O secretário-executivo explicou ainda que é necessário que o governo negocie com CNPJs brasileiros para compra de vacinas, o que acontece com a Pfizer e com a Janssen — no caso da Sinovac (CoronaVac) e AstraZeneca (vacina de Oxford), as compras são feitas via Instituto Butantan e Fiocruz, respectivamente. Por isso, foi necessária a intermediação com a Precisa Medicamentos na negociação pelo imunizante indiano.
— A gente tem essa necessidade de mais vacinas, mas, ao mesmo tempo, precisa ter garantia de que há correção no contrato, pelo zelo da coisa pública que todo servidor deve ter.

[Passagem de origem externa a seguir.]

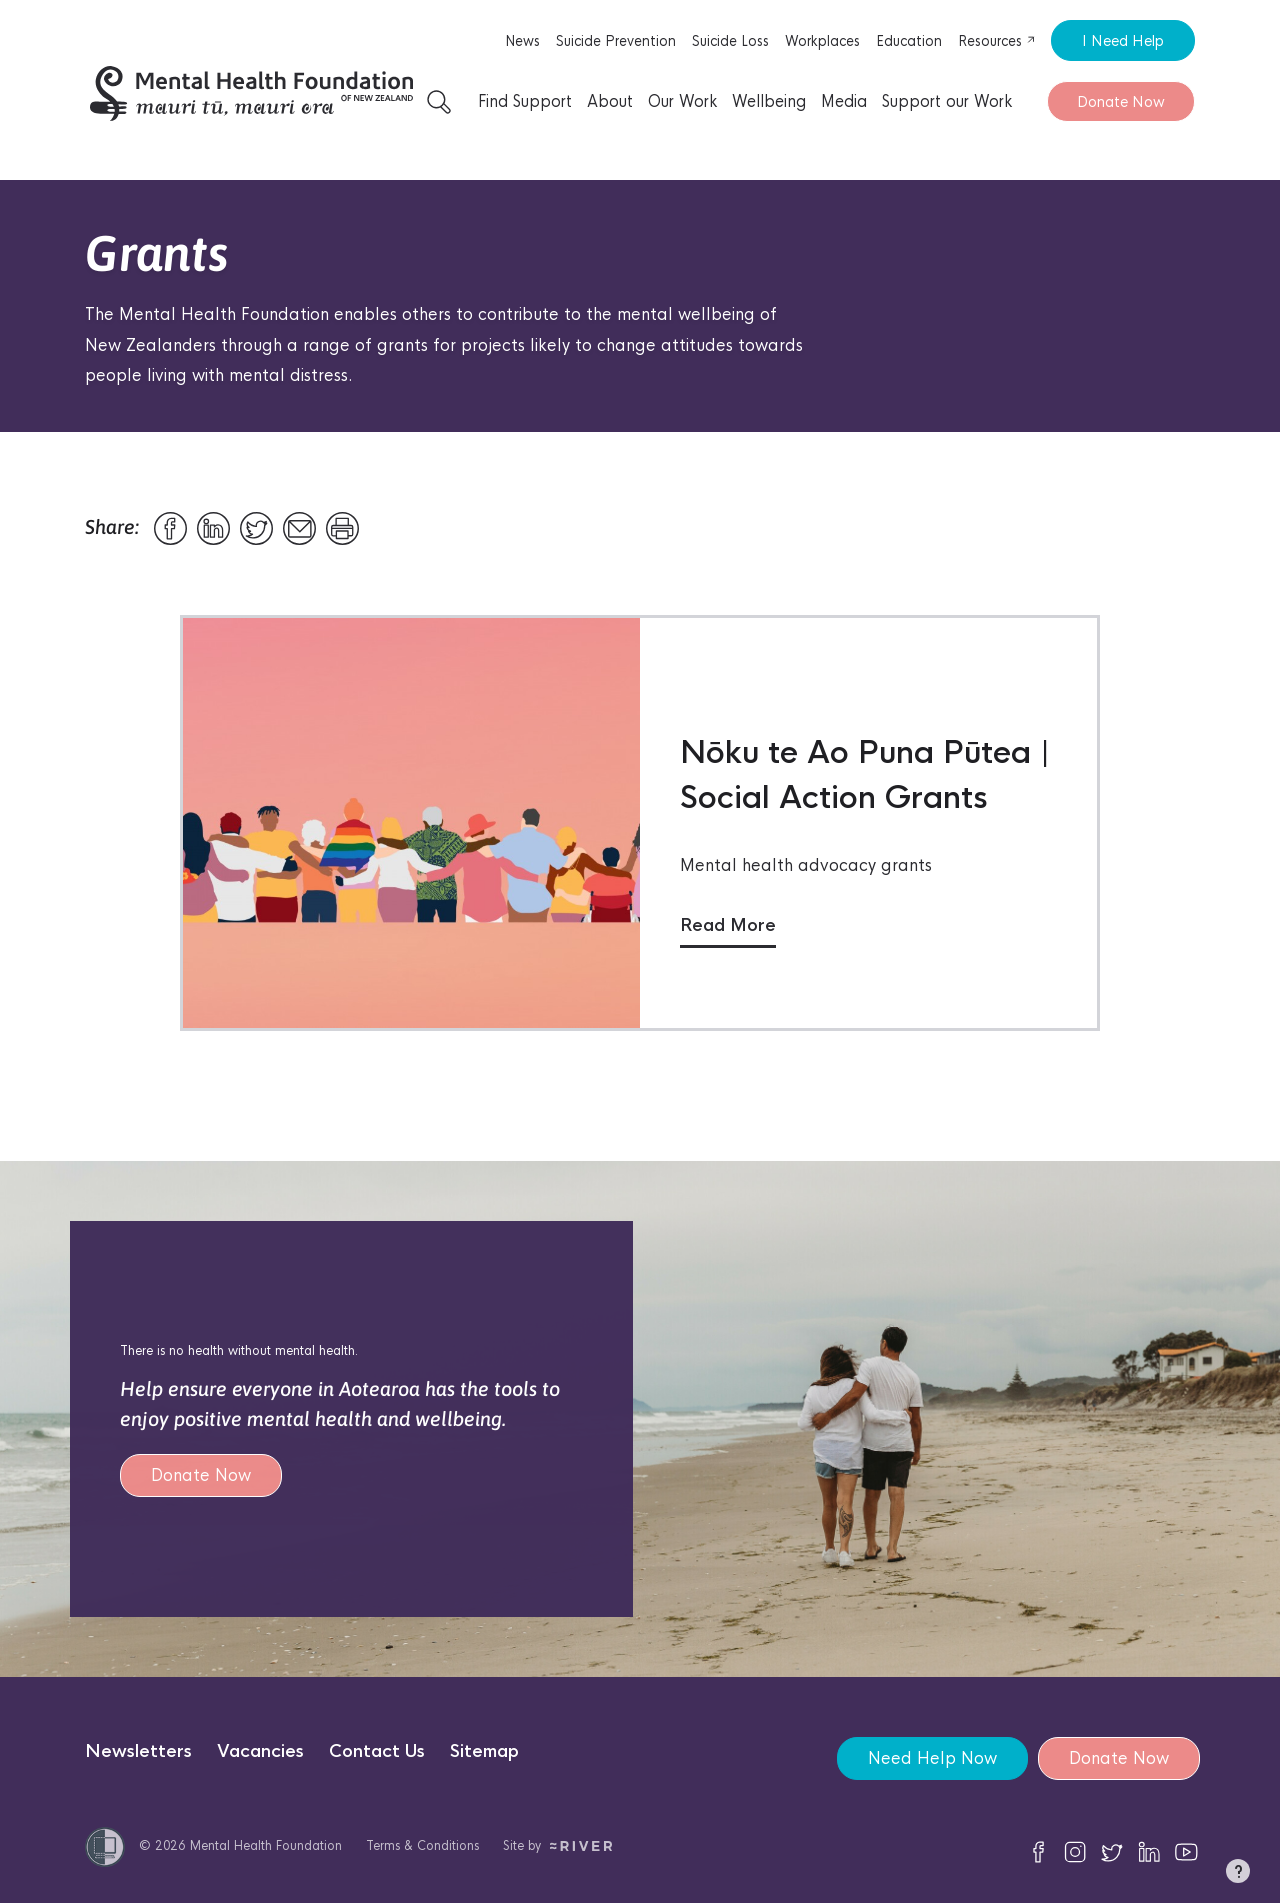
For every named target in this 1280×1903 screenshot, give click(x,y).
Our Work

Como a gente ainda não despendeu nenhum recurso público para aquisição do imunizante, a gente quer ter toda a certeza de que esta indo no caminho correto antes de tomar alguma decisão.

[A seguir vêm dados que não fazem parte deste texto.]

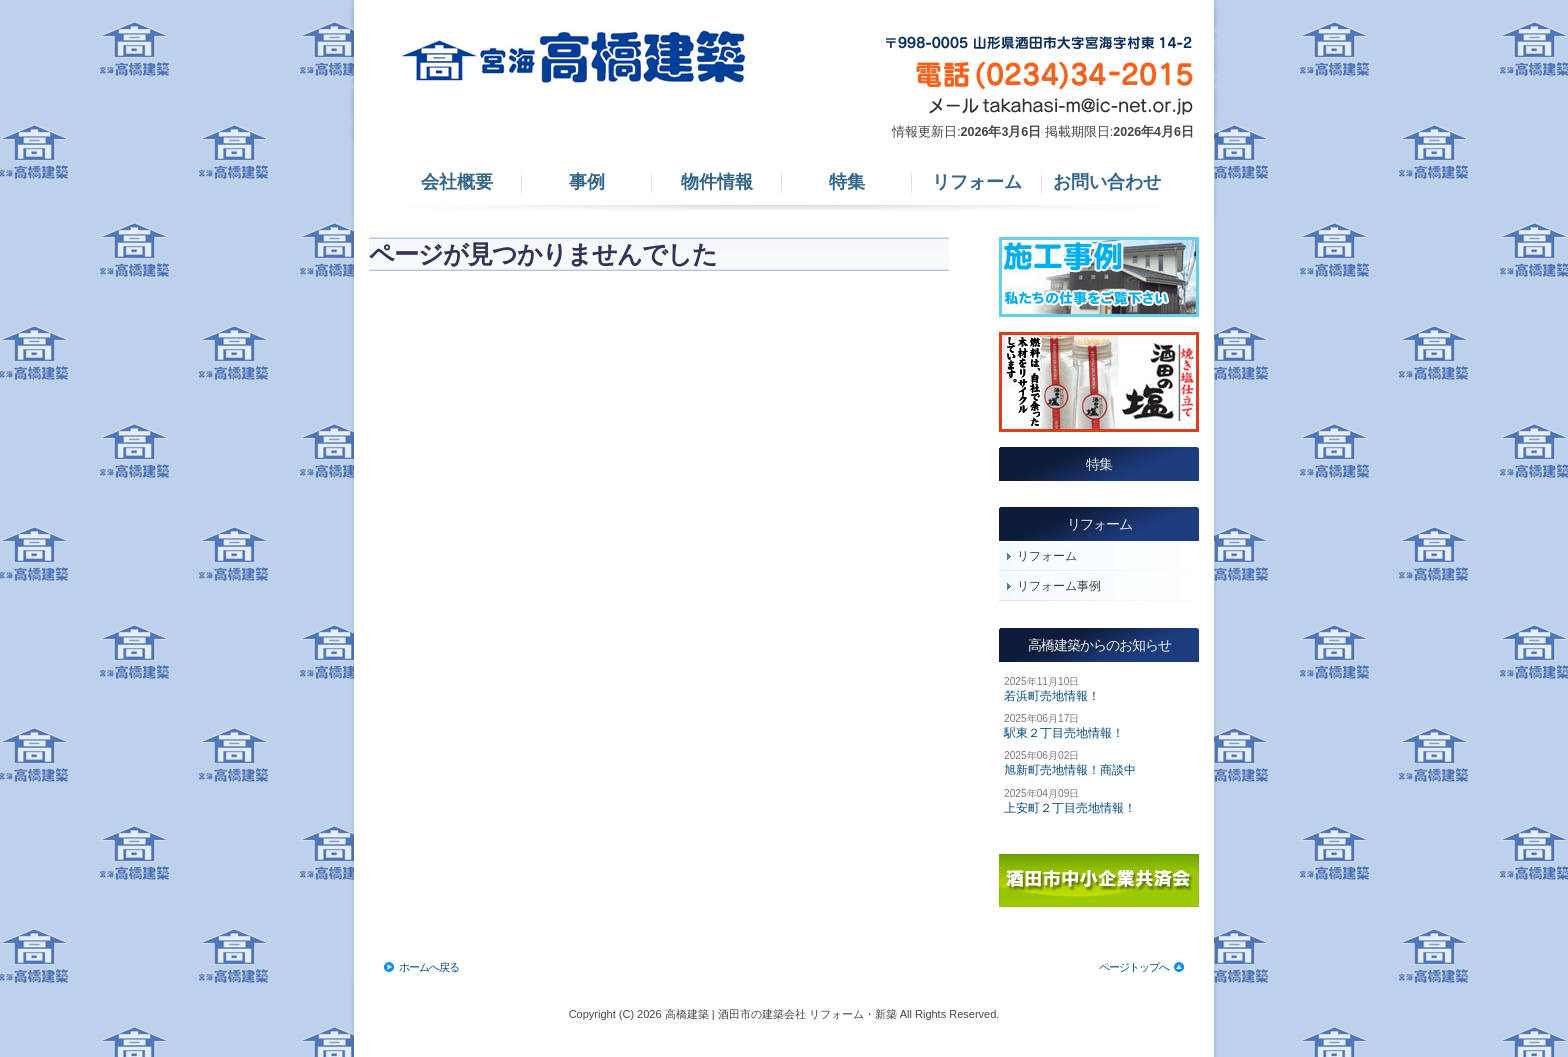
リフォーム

Conforme a procuradora Luciana Loureiro, há indícios de favorecimento aos sócios da empresa Precisa Medicamentos e também de irregularidades percebidas logo na origem do contrato, além de relatos de uma "pressão anormal" para que fosse firmado.
Ouça a entrevista com Rodrigo Cruz:
Mais doses da Janssen
Na entrevista, Rodrigo Cruz também falou sobre a chegada das vacinas da Janssen, as primeiras de dose única aplicadas no Brasil. O país está distribuindo 1,5 milhão de doses e recebe, nesta quinta, mais 300 mil.
Além disso, conforme o secretário-executivo, mais 3 milhões estão previstas para esta sexta-feira (25), fruto de doação do governo norte-americano. Assim, o Brasil terá recebido, ao fim desta semana, um total de 4,8 milhões de doses do imunizante.
— A gente tem conversado semanalmente com os laboratórios e sempre coloca esse pleito da antecipação das doses. É pleito recorrente do ministério.
Segundo ele, o mês de junho vai terminar com 40 milhões de doses recebidas, e o de julho, com 41 milhões. Já os meses de agosto e setembro têm previsão de um volume superior a 60 milhões cada.
O fato de outros países estarem avançando na imunização de suas populações permite ao Brasil ter mais clareza no seu próprio cronograma:
— Antes tinha uma dificuldade ou escassez de doses. A gente ainda tem isso, mas o desafio de outros países que têm a produção em seus laboratórios era imunizar a população. À medida em que esses países conseguem avançar na imunização dos seus habitantes, a gente pode ter um pouco mais de clareza, de certeza, no cumprimento do cronograma.
Segundo Cruz, o governo também estuda a inclusão de adolescentes com comorbidades nos grupos prioritários e espera ter uma reposta "em breve". Cerca de 2,5 milhões de pessoas estão incluídas nesse grupo.